[TASK REQUIREMENTS]: Using the material that follows, output exactly the lines from the one containing "De esta manera" through the one containing "tarde a tomar un", with both ends kept.

[SUPPLIED MATERIAL]:
○ ○ ○ ○ ○ ○ ○
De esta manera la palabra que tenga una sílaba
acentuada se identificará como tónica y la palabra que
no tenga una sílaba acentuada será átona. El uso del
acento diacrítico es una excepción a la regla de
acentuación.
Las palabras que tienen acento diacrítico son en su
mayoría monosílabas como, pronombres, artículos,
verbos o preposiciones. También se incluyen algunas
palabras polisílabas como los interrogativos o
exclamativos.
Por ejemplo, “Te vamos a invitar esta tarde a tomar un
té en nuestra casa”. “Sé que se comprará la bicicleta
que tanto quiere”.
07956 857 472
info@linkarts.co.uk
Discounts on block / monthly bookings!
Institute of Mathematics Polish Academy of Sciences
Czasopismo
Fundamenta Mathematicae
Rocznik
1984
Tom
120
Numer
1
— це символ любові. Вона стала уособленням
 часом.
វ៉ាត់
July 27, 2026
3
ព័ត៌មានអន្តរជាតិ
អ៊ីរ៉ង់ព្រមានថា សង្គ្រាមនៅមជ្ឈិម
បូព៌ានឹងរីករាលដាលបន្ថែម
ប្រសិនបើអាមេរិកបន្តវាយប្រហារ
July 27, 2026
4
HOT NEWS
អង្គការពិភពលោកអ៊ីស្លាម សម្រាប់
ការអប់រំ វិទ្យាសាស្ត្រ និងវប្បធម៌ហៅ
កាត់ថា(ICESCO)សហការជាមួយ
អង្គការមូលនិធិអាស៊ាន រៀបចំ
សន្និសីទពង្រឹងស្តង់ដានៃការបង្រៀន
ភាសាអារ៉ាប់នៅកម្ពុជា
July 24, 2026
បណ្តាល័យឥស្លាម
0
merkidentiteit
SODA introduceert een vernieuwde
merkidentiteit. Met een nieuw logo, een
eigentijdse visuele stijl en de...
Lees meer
○ ○ ○ ○ ○ ○ ○
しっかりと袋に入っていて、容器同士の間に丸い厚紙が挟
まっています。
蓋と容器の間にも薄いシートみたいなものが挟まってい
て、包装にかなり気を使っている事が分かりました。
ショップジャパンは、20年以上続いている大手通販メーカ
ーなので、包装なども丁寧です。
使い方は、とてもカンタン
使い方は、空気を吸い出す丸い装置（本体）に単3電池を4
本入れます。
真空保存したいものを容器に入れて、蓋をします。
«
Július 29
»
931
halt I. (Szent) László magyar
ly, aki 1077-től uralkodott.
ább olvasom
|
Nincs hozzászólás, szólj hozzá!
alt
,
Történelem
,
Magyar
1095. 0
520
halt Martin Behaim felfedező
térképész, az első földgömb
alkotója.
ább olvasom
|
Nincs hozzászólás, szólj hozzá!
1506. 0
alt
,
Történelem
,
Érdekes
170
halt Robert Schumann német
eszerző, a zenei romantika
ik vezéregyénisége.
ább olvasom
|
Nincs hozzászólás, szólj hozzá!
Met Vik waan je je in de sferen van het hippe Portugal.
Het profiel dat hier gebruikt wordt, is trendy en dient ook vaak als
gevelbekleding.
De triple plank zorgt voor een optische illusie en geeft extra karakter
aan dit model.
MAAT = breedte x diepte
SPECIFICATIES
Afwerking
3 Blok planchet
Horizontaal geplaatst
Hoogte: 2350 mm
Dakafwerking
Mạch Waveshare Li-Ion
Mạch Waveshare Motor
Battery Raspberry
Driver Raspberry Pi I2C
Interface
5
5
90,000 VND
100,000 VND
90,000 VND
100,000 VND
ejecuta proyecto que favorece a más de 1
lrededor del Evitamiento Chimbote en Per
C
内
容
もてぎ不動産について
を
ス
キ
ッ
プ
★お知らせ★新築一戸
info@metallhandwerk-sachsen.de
○ ○ ○ ○ ○ ○ ○
[SOLUTION]:
De esta manera la palabra que tenga una sílaba
acentuada se identificará como tónica y la palabra que
no tenga una sílaba acentuada será átona. El uso del
acento diacrítico es una excepción a la regla de
acentuación.
Las palabras que tienen acento diacrítico son en su
mayoría monosílabas como, pronombres, artículos,
verbos o preposiciones. También se incluyen algunas
palabras polisílabas como los interrogativos o
exclamativos.
Por ejemplo, “Te vamos a invitar esta tarde a tomar un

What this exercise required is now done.